5.2. Per quanto riguarda i motivi riproposti da Rai S.p.A. si deve precisare che, come riferito dalla stessa società, prima dell’adozione della delibera n. 538 l’Autorità ha proceduto alla consultazione delle emittenti radiofoniche e televisive e delle concessionarie e agenzie di pubblicità dando conto nel documento conclusivo di sintesi delle osservazioni formulate. Il testo della delibera adottata ha poi indirettamente motivato l’adozione delle disposizioni oggetto di contestazione sulla base delle esigenze di tutela rafforzata dei minori contenute nelle norme di rango primario.

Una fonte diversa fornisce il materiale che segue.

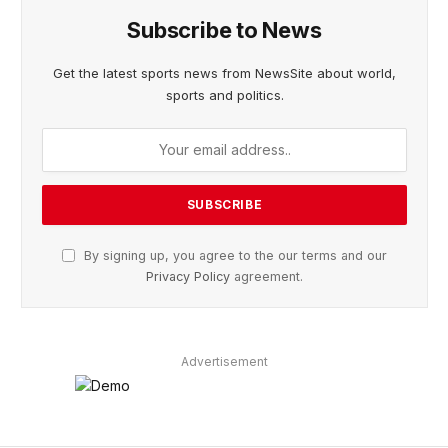
Subscribe to News
Get the latest sports news from NewsSite about world,
sports and politics.
By signing up, you agree to the our terms and our
Privacy Policy
agreement.
Advertisement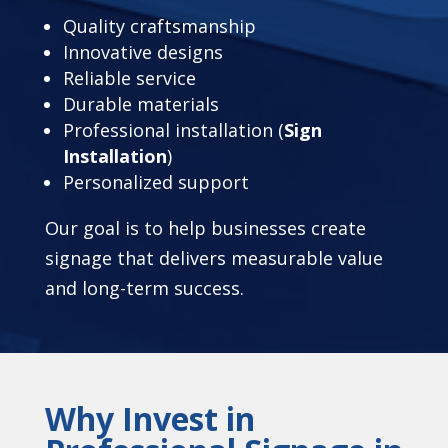
Quality craftsmanship
Innovative designs
Reliable service
Durable materials
Professional installation (
Sign
Installation
)
Personalized support
Our goal is to help businesses create
signage that delivers measurable value
and long-term success.
Why Invest in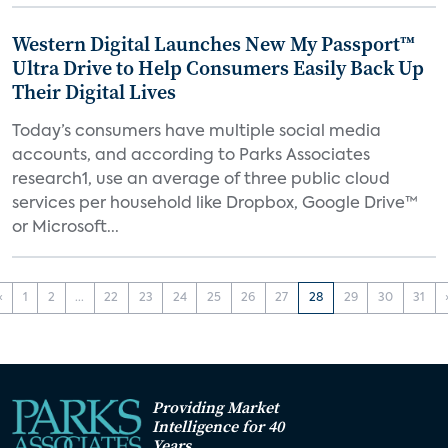
Western Digital Launches New My Passport™
Ultra Drive to Help Consumers Easily Back Up
Their Digital Lives
Today’s consumers have multiple social media
accounts, and according to Parks Associates
research1, use an average of three public cloud
services per household like Dropbox, Google Drive™
or Microsoft...
‹
1
2
...
22
23
24
25
26
27
28
29
30
31
Providing Market
Intelligence for 40
Years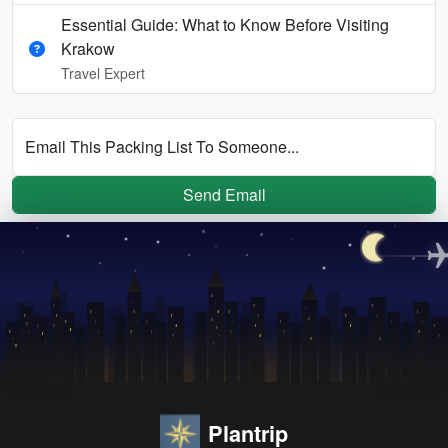
Essential Guide: What to Know Before Visiting
Krakow
Travel Expert
Email This Packing List To Someone...
Send Email
Plantrip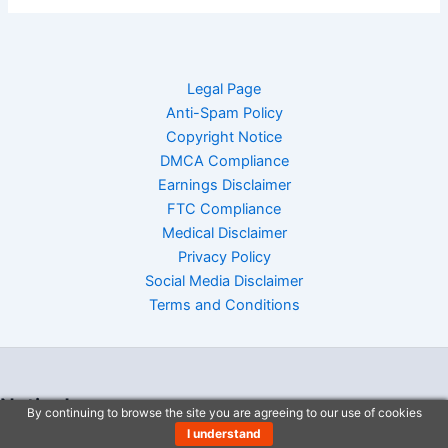
Legal Page
Anti-Spam Policy
Copyright Notice
DMCA Compliance
Earnings Disclaimer
FTC Compliance
Medical Disclaimer
Privacy Policy
Social Media Disclaimer
Terms and Conditions
Notice!
By continuing to browse the site you are agreeing to our use of cookies
I understand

D’altra parte, per ciò che concerne la tardività della diffida in violazione dell’articolo 14 della legge n. 689 del 1981, si può prescindere nel caso di specie dalla censura rivolta nei confronti dell’articolo 4, comma 1, del regolamento in materia di procedure sanzionatorie dell’Autorità, dato che il provvedimento si è limitato ad intimare la non reiterazione di un comportamento considerato illegittimo senza comminare ulteriori sanzioni conseguenziali, di talché la società non ha comunque subito alcun pregiudizio derivante dall’asserito ritardo nell’adozione del provvedimento.
5.3. Deve essere respinta infine l’eccezione di inammissibilità proposta da Rai S.p.A. inerente l’assenza di interesse dell’Autorità ad appellare una sentenza che ha accolto il ricorso per l’annullamento di un provvedimento da cui non potrebbero ormai più scaturire, a causa del tempo trascorso, ulteriori effetti. Non appare condivisibile, sul punto, quanto affermato dalla società appellata nella memoria del 18 maggio 2020 circa l’applicabilità del principio riconducibile anche all’articolo 21 nonies della legge n. 241 del 1990 che precluderebbe alle amministrazioni pubbliche di agire solo al fine di ripristinare la legalità o per mero interesse morale. È invece riscontrabile nella controversia in esame un interesse dell’Autorità, quale soggetto preposto, in questo caso, al controllo sul rispetto di disposizioni concernenti la specifica tutela dei minori in ambito pubblicitario televisivo, ad ottenere la riforma di una sentenza che ha interpretato in modo restrittivo l’esercizio di tale potere e ciò anche al fine di evitare in futuro la reiterazione di condotte simili da parte della appellata RAI.
6. Sulla base delle esposte considerazioni, l’appello deve essere accolto e, per l’effetto, in riforma della sentenza impugnata, è respinto il ricorso di primo grado.
Le spese del doppio grado di giudizio seguono la soccombenza nei termini di cui al dispositivo.